Record excerpts:
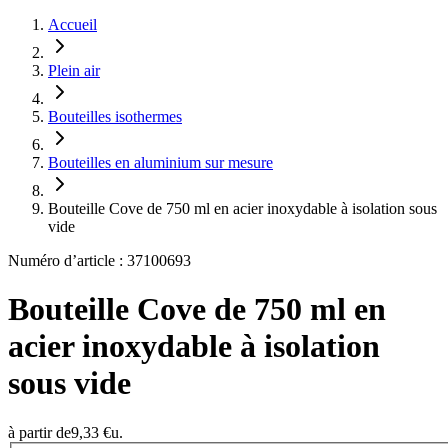
Accueil
Plein air
Bouteilles isothermes
Bouteilles en aluminium sur mesure
Bouteille Cove de 750 ml en acier inoxydable à isolation sous
vide
Numéro d’article : 37100693
Bouteille Cove de 750 ml en
acier inoxydable à isolation
sous vide
à partir de
9,33 €
u.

Description of the task:
Write the material out again exactly as it appears, dropping the pictures.

Problem solution:
Accueil
Plein air
Bouteilles isothermes
Bouteilles en aluminium sur mesure
Bouteille Cove de 750 ml en acier inoxydable à isolation sous
vide
Numéro d’article : 37100693
Bouteille Cove de 750 ml en
acier inoxydable à isolation
sous vide
à partir de
9,33 €
u.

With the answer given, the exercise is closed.